Kuvars Grubu (Quartz)
Kuvars dünya üzerinde en çok bulunan minerallerden biridir. Kimyasal yapısı silisyum ve oksijen bileşiminden oluşur. Kristalli yapıda olanlarının yanı sıra kristal yapıları gözle görünmeyen şekilde olanları da vardır. Bunlar donuk veya yarı saydam özellikler gösterirler. Kristal olanları ise camsı özellik gösterir. Kolay kırılan bir yapısı vardır. Kuvars takı taşı olmasının yanı sıra, günlük hayatımızda çok fazla işleve ve kullanım alanına sahiptir. Radyo, telsiz ve radar yapımında, saatlerde, optik aletlerde cam ve seramik imalatı gibi çeşitli alanlarda kullanılmaktadır. Ülkemizde Aydın, Çanakkale ve Hakkari bölgelerinde kuvars yatakları bulunmaktadır. Doğada kuvarsın alt türevleri olan birçok değerli taş bulunmaktadır. Genellikle beyaz renkte olan kuvarsın, sarı, kahverengi, pembe, mavi, yeşil ve siyah gibi renklerine de rastlanmaktadır. Kuvars, içine karışmış bulunan maddelere göre renk değiştirir ve renklerine göre de farklı isimlerle adlandırılır.
Necef (Kristal Kuvars) |
İngilizce adından çevrilerek ‘gül kuvars’ adı ile de bilinmektedir. Genellikle volkanik kayaçlar içersinde kristal kütleler halinde, nadir olarak da tek kristal biçiminde bulunan bir kuvars türüdür. Şeffaf ve pembe renklidir. İçindeki pembe renk, manganez ya da titanyum izlerinden kaynaklanır. Bazı pembe kuvars türlerinde kesilmiş taş, ışığı yıldız biçiminde yansıtır veya geçirir. Antik dönemde aşkın sembolü olarak kabul edilen bu taş, Roma döneminde evlet mühürlerinin yapımında kullanılmıştır. Günümüzde değerli bir süs taşı olarak çoğunlukla takı yapımında kullanılmaktadır. Pembe kuvarsın Eski Mısır’da yaşlanmanın etkilerini azalttığına inanılıyordu. Türkiye’de Giresun-Şebinkarahisar bölgesinde pembe kuvars yatakları bulunmaktadır.

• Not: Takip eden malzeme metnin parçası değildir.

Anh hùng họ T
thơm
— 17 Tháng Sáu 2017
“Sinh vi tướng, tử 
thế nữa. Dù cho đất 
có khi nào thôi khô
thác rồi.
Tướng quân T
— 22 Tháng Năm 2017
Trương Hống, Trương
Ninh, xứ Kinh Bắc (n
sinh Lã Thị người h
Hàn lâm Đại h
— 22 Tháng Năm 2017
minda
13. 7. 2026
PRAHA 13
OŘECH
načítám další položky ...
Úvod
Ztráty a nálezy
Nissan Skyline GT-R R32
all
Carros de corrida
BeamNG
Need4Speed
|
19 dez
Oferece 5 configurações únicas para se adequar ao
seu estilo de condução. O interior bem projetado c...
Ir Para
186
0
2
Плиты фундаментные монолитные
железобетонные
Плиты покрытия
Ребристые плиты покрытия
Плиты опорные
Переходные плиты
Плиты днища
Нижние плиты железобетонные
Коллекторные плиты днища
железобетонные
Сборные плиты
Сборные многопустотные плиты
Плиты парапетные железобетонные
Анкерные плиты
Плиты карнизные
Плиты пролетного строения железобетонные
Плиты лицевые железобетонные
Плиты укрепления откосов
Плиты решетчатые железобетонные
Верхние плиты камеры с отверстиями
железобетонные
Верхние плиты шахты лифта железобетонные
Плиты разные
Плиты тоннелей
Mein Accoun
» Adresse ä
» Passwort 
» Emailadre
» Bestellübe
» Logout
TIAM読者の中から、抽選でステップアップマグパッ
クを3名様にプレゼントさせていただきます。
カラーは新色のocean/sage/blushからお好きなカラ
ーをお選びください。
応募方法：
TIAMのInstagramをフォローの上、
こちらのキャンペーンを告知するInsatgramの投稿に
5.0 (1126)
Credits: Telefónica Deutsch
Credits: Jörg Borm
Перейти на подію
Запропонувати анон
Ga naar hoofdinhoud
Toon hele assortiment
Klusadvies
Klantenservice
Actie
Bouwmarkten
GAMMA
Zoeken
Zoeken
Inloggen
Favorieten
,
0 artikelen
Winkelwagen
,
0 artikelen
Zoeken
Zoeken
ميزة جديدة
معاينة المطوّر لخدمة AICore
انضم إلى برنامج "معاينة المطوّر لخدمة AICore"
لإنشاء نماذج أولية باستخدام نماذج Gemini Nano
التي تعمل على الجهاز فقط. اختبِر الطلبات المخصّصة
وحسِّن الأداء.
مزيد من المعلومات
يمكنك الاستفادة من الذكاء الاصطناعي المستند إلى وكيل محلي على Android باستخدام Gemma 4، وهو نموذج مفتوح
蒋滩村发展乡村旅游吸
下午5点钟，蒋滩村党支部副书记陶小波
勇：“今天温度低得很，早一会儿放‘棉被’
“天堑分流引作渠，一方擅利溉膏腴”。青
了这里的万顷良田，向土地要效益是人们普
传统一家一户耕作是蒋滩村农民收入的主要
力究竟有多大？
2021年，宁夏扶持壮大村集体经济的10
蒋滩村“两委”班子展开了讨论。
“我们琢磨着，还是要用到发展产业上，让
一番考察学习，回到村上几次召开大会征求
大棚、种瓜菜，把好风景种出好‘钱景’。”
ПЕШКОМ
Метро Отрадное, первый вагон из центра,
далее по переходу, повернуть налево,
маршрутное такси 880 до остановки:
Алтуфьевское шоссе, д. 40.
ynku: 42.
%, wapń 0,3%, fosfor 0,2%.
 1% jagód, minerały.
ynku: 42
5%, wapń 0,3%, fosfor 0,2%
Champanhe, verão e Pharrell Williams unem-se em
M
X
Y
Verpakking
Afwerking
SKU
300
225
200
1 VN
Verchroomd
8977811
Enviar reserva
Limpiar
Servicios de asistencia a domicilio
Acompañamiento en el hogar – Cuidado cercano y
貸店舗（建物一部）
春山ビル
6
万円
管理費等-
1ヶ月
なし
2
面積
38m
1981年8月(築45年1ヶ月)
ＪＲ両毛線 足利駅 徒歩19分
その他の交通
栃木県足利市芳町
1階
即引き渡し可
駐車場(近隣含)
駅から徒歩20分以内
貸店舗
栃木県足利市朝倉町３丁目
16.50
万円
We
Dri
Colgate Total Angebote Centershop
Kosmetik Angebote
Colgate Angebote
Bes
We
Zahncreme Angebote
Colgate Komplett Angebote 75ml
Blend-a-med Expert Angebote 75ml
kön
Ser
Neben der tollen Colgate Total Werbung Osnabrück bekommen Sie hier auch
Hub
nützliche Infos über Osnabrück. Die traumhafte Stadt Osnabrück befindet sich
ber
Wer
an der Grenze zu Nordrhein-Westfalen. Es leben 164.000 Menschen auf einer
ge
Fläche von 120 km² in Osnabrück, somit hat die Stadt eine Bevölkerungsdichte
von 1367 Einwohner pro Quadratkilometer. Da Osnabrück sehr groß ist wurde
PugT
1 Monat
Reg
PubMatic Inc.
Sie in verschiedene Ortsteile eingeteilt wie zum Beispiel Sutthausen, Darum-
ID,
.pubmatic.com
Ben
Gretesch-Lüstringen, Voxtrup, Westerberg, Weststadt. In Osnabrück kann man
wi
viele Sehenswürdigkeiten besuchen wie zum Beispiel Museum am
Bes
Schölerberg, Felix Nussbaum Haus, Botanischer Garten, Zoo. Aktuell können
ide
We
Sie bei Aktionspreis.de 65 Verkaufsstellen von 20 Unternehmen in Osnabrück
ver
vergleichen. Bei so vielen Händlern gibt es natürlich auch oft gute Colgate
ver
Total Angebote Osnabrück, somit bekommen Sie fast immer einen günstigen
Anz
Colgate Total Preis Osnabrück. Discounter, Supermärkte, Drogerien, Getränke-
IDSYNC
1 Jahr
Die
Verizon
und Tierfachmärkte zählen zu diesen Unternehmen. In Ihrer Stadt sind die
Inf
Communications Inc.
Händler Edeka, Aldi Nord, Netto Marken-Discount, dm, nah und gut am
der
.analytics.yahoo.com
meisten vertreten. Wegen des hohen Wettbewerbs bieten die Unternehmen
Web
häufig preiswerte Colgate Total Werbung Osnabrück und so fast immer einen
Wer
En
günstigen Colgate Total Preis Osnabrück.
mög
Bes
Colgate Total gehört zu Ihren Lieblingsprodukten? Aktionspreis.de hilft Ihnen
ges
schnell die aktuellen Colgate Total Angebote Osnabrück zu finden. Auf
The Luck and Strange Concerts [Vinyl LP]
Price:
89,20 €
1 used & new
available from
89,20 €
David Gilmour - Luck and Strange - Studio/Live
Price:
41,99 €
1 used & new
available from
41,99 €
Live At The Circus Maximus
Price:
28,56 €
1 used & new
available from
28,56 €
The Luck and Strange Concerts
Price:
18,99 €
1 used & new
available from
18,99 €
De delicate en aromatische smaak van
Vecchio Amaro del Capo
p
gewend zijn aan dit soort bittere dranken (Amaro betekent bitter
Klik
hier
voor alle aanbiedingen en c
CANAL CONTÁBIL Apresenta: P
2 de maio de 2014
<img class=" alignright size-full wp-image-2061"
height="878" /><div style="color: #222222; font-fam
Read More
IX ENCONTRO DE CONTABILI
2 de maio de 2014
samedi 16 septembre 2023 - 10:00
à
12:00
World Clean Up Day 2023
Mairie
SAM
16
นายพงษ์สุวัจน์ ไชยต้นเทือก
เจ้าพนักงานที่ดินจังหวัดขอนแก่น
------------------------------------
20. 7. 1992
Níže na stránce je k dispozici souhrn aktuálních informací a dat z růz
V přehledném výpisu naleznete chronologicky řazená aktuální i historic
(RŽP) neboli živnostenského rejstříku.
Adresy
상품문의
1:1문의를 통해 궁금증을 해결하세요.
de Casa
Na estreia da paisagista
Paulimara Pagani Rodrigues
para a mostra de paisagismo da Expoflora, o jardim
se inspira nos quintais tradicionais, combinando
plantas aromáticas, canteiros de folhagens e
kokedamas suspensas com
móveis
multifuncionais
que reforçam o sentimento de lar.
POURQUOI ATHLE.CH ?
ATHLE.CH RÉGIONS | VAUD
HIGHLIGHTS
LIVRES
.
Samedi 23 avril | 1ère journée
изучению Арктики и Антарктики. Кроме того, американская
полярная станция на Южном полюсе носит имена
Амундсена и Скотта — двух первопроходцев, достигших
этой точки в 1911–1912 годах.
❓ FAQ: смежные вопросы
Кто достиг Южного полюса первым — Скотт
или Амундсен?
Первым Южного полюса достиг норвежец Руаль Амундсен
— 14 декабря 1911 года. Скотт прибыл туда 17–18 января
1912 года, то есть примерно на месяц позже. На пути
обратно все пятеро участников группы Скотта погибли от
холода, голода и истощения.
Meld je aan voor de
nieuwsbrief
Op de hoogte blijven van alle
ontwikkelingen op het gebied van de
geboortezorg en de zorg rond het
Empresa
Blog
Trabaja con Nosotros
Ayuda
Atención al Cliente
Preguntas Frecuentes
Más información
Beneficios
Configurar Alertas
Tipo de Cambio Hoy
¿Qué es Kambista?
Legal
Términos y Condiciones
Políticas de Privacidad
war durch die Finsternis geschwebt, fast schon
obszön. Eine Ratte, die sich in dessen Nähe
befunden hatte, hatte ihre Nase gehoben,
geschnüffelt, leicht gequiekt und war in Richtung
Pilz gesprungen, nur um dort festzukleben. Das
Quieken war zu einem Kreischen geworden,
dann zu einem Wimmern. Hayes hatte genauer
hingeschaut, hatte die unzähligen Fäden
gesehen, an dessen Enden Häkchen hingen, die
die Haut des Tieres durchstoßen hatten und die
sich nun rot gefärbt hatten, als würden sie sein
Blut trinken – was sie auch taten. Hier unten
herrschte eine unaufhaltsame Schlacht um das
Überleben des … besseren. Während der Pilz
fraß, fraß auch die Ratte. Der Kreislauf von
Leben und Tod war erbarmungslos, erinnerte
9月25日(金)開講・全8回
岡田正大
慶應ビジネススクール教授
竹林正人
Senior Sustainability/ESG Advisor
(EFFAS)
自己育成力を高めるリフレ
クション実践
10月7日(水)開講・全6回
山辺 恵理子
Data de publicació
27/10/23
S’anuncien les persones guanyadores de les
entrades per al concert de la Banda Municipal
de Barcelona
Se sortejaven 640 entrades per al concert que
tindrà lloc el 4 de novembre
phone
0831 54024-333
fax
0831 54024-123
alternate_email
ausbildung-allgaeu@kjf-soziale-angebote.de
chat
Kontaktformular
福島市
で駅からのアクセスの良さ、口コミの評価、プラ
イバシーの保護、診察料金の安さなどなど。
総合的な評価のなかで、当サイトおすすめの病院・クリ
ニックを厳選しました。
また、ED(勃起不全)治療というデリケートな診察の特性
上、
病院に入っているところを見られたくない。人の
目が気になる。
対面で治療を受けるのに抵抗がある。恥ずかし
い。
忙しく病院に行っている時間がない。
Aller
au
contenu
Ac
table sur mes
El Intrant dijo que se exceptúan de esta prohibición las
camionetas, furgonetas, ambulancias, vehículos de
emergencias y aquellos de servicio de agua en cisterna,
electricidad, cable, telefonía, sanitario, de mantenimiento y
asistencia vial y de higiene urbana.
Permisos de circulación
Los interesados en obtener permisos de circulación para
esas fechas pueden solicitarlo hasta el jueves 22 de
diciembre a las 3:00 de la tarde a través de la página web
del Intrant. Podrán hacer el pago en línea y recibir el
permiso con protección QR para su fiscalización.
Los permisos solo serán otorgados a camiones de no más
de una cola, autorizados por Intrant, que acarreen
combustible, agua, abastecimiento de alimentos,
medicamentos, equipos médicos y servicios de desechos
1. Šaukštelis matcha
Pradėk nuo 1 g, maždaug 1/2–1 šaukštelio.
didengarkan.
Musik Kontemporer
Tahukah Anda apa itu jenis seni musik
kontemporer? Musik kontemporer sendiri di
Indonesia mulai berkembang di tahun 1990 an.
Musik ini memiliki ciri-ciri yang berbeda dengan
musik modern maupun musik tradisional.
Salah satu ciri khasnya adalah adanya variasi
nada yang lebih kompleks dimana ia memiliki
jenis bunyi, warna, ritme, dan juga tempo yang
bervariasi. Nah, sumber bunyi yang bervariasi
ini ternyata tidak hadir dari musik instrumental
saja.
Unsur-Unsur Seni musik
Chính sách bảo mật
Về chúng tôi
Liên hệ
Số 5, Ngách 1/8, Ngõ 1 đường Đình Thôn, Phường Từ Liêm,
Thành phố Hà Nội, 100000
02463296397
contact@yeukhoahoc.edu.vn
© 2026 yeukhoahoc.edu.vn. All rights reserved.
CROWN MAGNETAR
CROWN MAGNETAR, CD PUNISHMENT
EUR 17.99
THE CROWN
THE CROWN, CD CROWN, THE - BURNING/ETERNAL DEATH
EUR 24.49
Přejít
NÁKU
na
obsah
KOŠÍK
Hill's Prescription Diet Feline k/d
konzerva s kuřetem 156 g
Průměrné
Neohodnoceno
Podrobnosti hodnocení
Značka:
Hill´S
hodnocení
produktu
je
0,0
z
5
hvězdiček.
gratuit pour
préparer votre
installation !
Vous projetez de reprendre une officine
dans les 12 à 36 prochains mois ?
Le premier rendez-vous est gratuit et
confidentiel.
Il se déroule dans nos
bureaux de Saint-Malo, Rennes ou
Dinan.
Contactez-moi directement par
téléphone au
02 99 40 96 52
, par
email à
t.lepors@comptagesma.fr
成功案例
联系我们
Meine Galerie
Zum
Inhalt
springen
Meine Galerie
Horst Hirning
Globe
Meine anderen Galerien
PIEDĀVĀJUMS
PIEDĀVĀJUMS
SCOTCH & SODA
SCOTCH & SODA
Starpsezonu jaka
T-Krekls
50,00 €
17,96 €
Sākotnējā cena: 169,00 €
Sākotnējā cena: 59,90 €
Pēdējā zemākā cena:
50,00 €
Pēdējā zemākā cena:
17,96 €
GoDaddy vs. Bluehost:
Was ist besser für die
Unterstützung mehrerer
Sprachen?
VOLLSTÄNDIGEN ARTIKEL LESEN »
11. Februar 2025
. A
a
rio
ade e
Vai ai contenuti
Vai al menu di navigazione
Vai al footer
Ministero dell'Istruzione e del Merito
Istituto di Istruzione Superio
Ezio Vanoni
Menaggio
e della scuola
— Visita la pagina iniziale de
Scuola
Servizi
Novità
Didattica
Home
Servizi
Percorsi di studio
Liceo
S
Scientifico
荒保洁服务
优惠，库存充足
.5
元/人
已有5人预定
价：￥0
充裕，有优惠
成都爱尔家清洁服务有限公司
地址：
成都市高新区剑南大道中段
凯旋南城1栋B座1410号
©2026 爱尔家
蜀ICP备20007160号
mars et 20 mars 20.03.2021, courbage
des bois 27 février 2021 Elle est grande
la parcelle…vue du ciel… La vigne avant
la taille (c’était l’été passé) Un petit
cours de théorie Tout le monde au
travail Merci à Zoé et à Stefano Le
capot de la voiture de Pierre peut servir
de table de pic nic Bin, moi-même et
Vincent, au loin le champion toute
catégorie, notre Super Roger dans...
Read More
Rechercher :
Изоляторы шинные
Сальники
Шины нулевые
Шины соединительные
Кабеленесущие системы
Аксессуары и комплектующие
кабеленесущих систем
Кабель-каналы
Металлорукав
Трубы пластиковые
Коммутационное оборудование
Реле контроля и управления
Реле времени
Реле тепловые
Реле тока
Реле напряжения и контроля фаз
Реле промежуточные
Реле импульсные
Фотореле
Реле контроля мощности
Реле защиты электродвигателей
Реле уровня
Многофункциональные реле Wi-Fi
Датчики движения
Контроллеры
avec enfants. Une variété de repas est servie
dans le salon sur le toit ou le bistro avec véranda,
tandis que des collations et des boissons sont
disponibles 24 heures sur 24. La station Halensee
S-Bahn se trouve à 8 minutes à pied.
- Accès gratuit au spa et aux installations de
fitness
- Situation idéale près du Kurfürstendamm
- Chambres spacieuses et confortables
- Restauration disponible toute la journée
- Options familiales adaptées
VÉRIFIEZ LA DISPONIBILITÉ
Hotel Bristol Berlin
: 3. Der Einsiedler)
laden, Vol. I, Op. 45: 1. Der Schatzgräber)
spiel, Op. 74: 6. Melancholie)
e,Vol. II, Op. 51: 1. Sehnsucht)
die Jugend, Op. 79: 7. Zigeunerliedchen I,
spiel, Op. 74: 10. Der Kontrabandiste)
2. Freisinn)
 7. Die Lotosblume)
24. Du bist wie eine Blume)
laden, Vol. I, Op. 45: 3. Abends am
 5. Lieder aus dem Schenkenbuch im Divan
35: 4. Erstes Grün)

Adını, Fransızca limon anlamına gelen ‘citron’ kelimesinden almıştır. Genellikle limon sarı rengi ile kahverengi, portakal ya da kırmızı tonlarına kadar değişen bir renk dağılımı gösterir. Kristal yapılı şeffaf olmayan bir kuvars türüdür. ‘Sarı kuvars’ ya da ‘limonlu kuvars’ olarak da adlandırılmaktadır. Bu taşa rengini veren içindeki demir, hematit veya limonit karışımlarıdır. Diğer kuvars türlerinden ametist ve dumanlı kuvars, belli bir oranda ısıya tabi tutulursa (fırınlanırsa) sitrin elde etmek mümkündür. Doğal sitrin, bunlardan renginin daha açık olması ile ayırt edilebilir. Ayrıca doğal sitrinde bulutsu bir yapı gözlenirken ısıtılarak elde edilen sitrinde çizgisel bağlar dikkati çeker. Mücevher olma niteliği taşıyan kaliteli kristalleri Brezilya’da çıkartılmaktadır. Renginden ötürü bazen ‘sahte topaz’ olarak da anılmaktadır. Antik dönemde sitrin taşının yılan sokmalarında zehirlenmemek için bir koruyucu olarak taşındığı bilinmektedir.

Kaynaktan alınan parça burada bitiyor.